Mike A. Bryan, Staff Writer

A truck with a mobile, interactive multimedia exhibit arrived at the Recreation and Wellness Center’s parking lot C on March 6, ready to open students’ minds and give away some tasty cupcakes and T-shirts as well.

The exhibit was brought to campus by Express Scripts in conjunction with CEO Action for Diversity and Inclusion, an organization made up of over 350 CEOs from various industries dedicated to advancing diversity and inclusion in the workplace. CEO Action signatories support a document designed by a steering committee of CEOs and leaders from Accenture, BCG, Deloitte US, the Executive Leadership Council, EY, General Atlantic, KPMG, New York Life, P&G and PwC. Express Scripts is also a signatory and participated in the event with human resources representatives ready to talk about internships with interested students.

Students braved the 40-degree temperatures and winds up to 20 miles-per-hour to line up outside the interactive exhibit, which featured a short video and six-question quiz. Both the video and quiz dealt with the idea of “blind spots,” a sociological phenomenon that involves making judgments about others based on cognitive shortcuts derived from past experiences.

The idea of blind spots is that everyone makes snap judgments and has misconceptions about others, and these cloud one’s ability to communicate and interact with those people. The phenomenon is evolutionary and cannot be avoided. The exhibit was all about being mindful of these tendencies in order to better ourselves as humans. In other words, all of our perceptions are constantly, subconsciously clouding our ability to judge and interact with others.

A famous philosopher, Ram Dass, puts it another way in a beautiful quote about trees: “When you go out into the woods and you look at trees, you see all these different trees. And some of them are bent, and some of them are straight, and some of them are evergreens, and some of them are whatever. And you look at the tree and you allow it. You see why it is the way it is. You sort of understand that it didn’t get enough light, and so it turned that way. And you don’t get all emotional about it. You just allow it. You just appreciate the tree. The minute you get near humans, you lose all that. And you are constantly saying, ‘You are too this, or I’m too this.’ That judgment mind comes in. And so I practice turning people into trees. Which means appreciating them just the way they are.” If we can all practice turning people into trees more, then we can reduce our blind spots.

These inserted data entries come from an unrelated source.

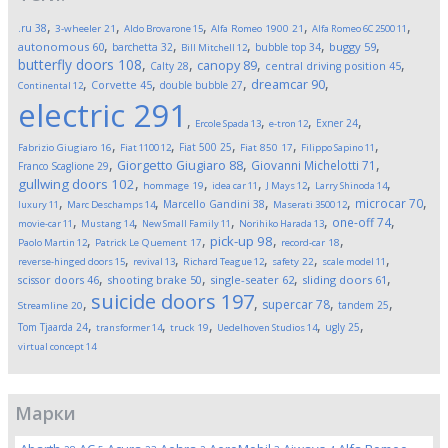
,
,
,
,
,
.ru
38
3-wheeler
21
Aldo Brovarone
15
Alfa Romeo 1900
21
Alfa Romeo 6C 2500
11
,
,
,
,
,
autonomous
60
buggy
59
barchetta
32
bubble top
34
Bill Mitchell
12
butterfly doors
108
,
,
,
,
canopy
89
Calty
28
central driving position
45
,
,
,
,
dreamcar
90
Corvette
45
double bubble
27
Continental
12
electric
291
,
,
,
,
Exner
24
Ercole Spada
13
e-tron
12
,
,
,
,
,
Fiat 500
25
Fabrizio Giugiaro
16
Fiat 1100
12
Fiat 850
17
Filippo Sapino
11
,
,
,
Giorgetto Giugiaro
88
Giovanni Michelotti
71
Franco Scaglione
29
,
,
,
,
,
gullwing doors
102
hommage
19
idea car
11
J Mays
12
Larry Shinoda
14
,
,
,
,
,
microcar
70
Marcello Gandini
38
luxury
11
Marc Deschamps
14
Maserati 3500
12
,
,
,
,
,
one-off
74
movie-car
11
Mustang
14
New Small Family
11
Norihiko Harada
13
,
,
,
,
pick-up
98
Paolo Martin
12
Patrick Le Quement
17
record-car
18
,
,
,
,
,
reverse-hinged doors
15
revival
13
Richard Teague
12
safety
22
scale model
11
,
,
,
,
scissor doors
46
shooting brake
50
single-seater
62
sliding doors
61
suicide doors
197
,
,
,
,
supercar
78
tandem
25
Streamline
20
,
,
,
,
,
Tom Tjaarda
24
ugly
25
transformer
14
truck
19
Uedelhoven Studios
14
virtual concept
14
Марки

Everyone suffers from “blind spots,” in work, classes, and even dating and friendships. This touring exhibit addressed being mindful of what is going on beneath the surface of everyone’s minds, in the subconscious. The unavoidable preconceptions that exist there are a part of the fabric of society, based on simple evolution, but one can become mindful of such tendencies and attempt to be a less judgmental person. The Blind Spots exhibit stressed the importance of mindfulness – always striving for improvement.

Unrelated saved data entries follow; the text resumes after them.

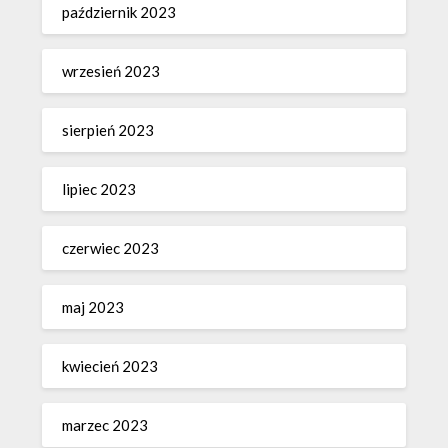
październik 2023
wrzesień 2023
sierpień 2023
lipiec 2023
czerwiec 2023
maj 2023
kwiecień 2023
marzec 2023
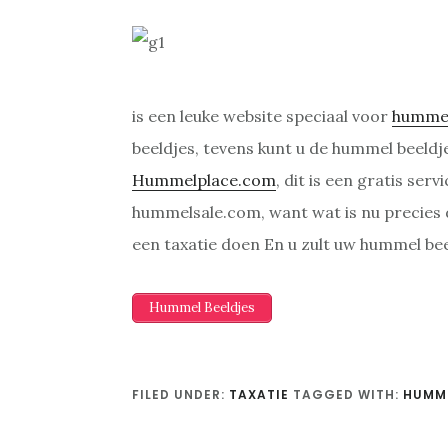
is een leuke website speciaal voor
humme
beeldjes, tevens kunt u de hummel beeldj
Hummelplace.com
, dit is een gratis se
hummelsale.com, want wat is nu precies
een taxatie doen En u zult uw hummel be
Hummel Beeldjes
FILED UNDER:
TAXATIE
TAGGED WITH:
HUMME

A campus-wide email the day before announced that Express Scripts will be offering up to 50 internships at the event. The internship program is 12 weeks long and begins the third week of May. During the internship, there will be the opportunity to meet with Express Scripts executives, including Tim Wentworth, and they will be exposed to all aspects of the business. Students were asked to bring their resumes to the Nosh of the Millennium Student Center after going through the event in parking lot C.